Are Londoners so desperate to buy their own homes they will spend £465,000 for a flat with no windows?
It is a question that looks like it will soon get an answer after an estate agent began marketing such apartments in Brixton, south London, promising “a sanctuary of calm” in a vibrant and trendy part of town. “There can be no equivalent in SW2,” the marketing material claims, referring to the area’s postal code.
Two newly converted two-bedroom apartments will be lit purely through “light wells” channelling daylight from windows on the floor above, according to Beresford Residential, the estate agent marketing the scheme.
The flats are among eight in a converted office building, of which four have “traditional” windows, two are lit by skylights and two purely by light wells, Beresford said. All the others are under offer but those with light wells have not yet been bought.

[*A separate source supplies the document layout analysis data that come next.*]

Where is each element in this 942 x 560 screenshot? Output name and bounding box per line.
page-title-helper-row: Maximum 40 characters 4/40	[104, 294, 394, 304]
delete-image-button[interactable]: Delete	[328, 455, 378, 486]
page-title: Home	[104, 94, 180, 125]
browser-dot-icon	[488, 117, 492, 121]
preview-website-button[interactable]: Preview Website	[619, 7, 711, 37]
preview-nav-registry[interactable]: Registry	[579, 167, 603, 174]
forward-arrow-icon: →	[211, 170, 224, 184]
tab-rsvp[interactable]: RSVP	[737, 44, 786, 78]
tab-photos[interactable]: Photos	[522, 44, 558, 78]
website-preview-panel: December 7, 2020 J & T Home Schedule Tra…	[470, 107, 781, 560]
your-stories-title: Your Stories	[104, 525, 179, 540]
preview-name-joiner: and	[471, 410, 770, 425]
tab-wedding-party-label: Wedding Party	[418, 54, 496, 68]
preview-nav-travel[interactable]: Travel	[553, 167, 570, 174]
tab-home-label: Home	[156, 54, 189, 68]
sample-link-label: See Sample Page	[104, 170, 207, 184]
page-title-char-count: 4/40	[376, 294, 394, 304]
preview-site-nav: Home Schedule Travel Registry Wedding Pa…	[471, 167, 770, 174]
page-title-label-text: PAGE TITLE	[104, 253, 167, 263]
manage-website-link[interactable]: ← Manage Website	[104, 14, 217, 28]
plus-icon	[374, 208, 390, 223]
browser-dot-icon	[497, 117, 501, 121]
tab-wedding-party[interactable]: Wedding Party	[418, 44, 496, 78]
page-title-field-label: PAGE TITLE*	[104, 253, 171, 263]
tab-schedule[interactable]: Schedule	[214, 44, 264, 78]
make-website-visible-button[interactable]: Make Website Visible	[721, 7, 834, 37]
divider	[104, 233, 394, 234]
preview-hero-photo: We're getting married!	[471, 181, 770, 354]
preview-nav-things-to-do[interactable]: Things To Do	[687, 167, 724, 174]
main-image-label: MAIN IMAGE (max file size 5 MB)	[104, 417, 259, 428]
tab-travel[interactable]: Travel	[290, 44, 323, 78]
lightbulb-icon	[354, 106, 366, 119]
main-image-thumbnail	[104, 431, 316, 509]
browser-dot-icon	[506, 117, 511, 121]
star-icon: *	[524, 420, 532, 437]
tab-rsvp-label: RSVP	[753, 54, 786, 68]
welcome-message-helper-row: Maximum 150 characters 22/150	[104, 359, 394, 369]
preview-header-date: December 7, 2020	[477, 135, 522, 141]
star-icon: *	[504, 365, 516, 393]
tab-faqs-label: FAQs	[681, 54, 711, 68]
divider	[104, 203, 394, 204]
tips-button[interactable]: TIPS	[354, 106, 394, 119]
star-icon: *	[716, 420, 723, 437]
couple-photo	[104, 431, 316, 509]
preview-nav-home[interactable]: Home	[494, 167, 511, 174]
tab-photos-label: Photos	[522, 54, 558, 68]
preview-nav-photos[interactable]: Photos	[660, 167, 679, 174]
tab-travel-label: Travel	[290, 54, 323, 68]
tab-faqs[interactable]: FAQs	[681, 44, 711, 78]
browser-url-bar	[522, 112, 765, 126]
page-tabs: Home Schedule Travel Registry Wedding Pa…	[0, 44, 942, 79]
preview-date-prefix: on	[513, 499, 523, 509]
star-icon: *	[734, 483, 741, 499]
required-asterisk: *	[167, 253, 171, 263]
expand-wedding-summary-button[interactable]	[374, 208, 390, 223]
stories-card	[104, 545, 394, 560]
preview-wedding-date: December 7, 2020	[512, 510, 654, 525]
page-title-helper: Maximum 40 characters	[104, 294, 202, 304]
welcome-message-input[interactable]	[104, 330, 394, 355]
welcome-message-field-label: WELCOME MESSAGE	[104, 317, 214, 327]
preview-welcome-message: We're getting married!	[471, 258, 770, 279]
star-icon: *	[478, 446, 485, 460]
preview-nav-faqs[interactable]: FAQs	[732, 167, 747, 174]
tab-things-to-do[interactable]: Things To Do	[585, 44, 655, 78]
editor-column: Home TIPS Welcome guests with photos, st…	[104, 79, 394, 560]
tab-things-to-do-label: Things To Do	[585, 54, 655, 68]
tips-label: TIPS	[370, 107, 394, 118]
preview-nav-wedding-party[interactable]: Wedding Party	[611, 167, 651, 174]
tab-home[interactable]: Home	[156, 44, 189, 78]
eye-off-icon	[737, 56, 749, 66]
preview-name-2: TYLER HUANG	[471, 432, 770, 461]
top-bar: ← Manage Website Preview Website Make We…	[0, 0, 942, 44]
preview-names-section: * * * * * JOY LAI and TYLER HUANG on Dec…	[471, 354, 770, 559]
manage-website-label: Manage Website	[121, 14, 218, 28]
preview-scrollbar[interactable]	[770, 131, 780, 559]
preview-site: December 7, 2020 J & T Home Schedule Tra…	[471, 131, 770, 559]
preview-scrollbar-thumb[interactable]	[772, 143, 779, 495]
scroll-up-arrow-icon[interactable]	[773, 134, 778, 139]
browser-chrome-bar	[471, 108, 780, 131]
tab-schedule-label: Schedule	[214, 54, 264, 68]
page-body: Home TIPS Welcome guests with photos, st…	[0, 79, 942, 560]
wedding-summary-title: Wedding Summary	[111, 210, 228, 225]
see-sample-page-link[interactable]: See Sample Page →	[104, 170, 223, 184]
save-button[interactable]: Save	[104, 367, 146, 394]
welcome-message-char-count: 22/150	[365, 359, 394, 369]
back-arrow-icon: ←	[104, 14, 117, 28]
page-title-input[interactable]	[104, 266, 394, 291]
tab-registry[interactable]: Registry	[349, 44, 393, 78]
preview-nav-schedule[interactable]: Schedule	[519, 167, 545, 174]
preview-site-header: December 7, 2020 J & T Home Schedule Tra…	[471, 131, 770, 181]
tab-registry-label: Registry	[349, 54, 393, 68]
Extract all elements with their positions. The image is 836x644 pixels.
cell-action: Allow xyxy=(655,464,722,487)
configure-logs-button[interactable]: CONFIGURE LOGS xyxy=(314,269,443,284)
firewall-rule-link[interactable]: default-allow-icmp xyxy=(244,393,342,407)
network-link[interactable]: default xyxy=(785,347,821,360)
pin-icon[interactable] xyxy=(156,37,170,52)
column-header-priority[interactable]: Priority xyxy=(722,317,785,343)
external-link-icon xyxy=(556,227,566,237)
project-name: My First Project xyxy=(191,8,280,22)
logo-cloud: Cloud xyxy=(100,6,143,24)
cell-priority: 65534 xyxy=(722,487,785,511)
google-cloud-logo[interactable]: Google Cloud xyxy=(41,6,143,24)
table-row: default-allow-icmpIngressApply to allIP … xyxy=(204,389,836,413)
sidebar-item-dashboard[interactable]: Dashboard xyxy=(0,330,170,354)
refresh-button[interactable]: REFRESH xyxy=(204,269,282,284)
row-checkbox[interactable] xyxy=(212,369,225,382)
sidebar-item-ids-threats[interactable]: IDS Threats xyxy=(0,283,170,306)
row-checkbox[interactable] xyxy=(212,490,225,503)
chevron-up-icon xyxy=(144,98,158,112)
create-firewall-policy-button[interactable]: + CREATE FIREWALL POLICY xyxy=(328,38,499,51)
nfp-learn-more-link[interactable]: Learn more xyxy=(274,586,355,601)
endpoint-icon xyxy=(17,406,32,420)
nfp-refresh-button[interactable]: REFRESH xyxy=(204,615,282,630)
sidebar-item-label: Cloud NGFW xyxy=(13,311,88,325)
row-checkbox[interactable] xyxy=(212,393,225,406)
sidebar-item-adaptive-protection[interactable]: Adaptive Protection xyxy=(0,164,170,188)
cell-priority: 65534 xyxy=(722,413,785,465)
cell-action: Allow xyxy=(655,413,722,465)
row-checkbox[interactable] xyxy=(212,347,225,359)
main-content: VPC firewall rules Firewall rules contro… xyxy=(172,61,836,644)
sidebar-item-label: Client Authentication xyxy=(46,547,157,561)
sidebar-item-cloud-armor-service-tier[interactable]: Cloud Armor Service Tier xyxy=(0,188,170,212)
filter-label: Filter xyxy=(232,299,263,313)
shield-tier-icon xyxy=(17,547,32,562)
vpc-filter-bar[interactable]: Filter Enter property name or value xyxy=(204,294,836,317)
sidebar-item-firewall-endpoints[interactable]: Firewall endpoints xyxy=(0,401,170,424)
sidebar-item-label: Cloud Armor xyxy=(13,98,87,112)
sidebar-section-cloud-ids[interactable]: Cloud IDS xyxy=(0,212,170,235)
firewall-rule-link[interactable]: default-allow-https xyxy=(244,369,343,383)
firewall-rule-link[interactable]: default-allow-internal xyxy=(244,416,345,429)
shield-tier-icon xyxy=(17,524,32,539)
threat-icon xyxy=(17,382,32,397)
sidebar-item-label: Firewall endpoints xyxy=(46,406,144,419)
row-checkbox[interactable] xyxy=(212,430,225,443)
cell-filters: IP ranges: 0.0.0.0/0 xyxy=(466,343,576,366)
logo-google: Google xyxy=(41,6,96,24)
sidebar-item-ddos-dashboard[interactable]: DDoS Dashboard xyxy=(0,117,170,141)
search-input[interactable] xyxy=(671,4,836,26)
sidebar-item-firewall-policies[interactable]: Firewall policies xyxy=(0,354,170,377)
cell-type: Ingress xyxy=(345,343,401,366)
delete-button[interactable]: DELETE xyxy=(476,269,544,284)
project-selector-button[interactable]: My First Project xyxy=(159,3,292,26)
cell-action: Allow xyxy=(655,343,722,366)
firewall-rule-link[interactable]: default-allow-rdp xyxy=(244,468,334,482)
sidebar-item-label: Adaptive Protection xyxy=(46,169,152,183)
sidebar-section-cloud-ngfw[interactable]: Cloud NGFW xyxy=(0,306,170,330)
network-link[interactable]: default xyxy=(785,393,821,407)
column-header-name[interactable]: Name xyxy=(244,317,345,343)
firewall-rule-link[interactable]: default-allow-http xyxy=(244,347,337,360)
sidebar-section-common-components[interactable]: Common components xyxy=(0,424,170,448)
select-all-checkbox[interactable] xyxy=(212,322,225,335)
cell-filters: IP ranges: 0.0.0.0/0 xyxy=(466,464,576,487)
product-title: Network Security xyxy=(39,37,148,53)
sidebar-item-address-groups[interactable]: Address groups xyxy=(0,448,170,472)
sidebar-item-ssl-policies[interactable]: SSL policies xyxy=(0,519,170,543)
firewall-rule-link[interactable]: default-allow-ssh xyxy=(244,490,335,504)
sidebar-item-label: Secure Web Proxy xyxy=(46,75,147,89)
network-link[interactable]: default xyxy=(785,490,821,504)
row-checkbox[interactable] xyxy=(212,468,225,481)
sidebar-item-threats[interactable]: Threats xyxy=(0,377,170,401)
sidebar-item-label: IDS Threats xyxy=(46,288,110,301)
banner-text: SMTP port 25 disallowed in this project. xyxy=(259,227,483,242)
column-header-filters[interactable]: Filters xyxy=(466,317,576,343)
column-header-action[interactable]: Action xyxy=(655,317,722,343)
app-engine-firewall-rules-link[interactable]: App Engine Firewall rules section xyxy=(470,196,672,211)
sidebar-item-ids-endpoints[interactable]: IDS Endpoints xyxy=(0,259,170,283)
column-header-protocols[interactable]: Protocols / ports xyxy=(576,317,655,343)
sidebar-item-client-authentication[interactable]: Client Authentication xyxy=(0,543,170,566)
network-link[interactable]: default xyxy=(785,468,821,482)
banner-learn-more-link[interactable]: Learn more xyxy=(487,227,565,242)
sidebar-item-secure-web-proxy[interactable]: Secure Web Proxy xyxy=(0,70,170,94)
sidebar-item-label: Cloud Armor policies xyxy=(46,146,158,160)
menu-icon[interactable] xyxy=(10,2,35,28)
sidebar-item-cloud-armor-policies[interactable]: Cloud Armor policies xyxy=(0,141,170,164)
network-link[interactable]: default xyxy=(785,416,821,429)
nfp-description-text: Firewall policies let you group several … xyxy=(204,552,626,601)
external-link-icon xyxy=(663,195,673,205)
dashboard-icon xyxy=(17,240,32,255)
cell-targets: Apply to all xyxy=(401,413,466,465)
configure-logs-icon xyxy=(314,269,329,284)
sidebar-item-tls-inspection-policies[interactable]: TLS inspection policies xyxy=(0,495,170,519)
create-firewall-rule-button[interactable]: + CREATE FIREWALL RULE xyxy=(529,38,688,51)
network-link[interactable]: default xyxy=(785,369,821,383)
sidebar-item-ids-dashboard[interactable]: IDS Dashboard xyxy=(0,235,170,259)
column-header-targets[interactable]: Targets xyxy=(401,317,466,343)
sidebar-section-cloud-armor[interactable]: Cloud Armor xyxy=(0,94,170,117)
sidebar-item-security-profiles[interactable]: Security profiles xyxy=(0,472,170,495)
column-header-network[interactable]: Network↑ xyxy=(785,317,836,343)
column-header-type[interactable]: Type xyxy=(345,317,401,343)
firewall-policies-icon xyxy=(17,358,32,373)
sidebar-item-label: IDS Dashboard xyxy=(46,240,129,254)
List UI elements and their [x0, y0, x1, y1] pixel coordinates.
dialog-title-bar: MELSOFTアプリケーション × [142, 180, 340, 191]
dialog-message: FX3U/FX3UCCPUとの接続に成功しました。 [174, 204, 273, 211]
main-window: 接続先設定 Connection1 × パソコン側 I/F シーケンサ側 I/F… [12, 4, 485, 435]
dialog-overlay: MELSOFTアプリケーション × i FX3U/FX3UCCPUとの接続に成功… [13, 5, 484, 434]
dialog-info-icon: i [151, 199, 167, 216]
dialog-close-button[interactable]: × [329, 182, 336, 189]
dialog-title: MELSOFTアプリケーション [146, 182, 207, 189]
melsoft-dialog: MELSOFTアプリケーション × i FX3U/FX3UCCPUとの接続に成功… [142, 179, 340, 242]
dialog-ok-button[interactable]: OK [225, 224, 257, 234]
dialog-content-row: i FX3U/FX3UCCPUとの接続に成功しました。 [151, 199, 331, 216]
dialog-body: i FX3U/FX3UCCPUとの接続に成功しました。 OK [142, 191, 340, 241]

“They still represent good value for money given that the average asking price for a two-bed flat in SW2 is circa £525,000,” said Craig Wildy, director at Beresford Residential.
The price of the average house now amounts to 12.6 times median earnings in inner London, meaning that many Londoners have been forced to keep renting or move to the outer suburbs.
The price of the average home in London increased by 13.9 per cent in the year to January, according to Land Registry figures released on Friday.
As London house prices have shot up they have led to quickfire gentrification in formerly down-at-heel areas such as Brixton, while in the centre of the capital a garage with one parking space sold last week at auction for £360,000.
The Brixton development became a target of online scorn after it was first reported in Estates Gazette.
“The response to the marketing has been very positive and the quirkiness of the design has been one of the aspects that buyers have found particularly appealing,” said Mr Wildy.
Campbell Robb, chief executive of Shelter, the housing charity, said: “When flats that don’t even have windows are being sold for over £450,000, the one thing that is clear is that we need to invest in decent homes that the average Londoner can actually afford.”
He added: “The next mayor has the power to invest in homes ordinary Londoners can afford to rent or buy — and we desperately need to see the mayoral candidates commit to doing this, before the capital sees another four years of a worsening housing crisis.”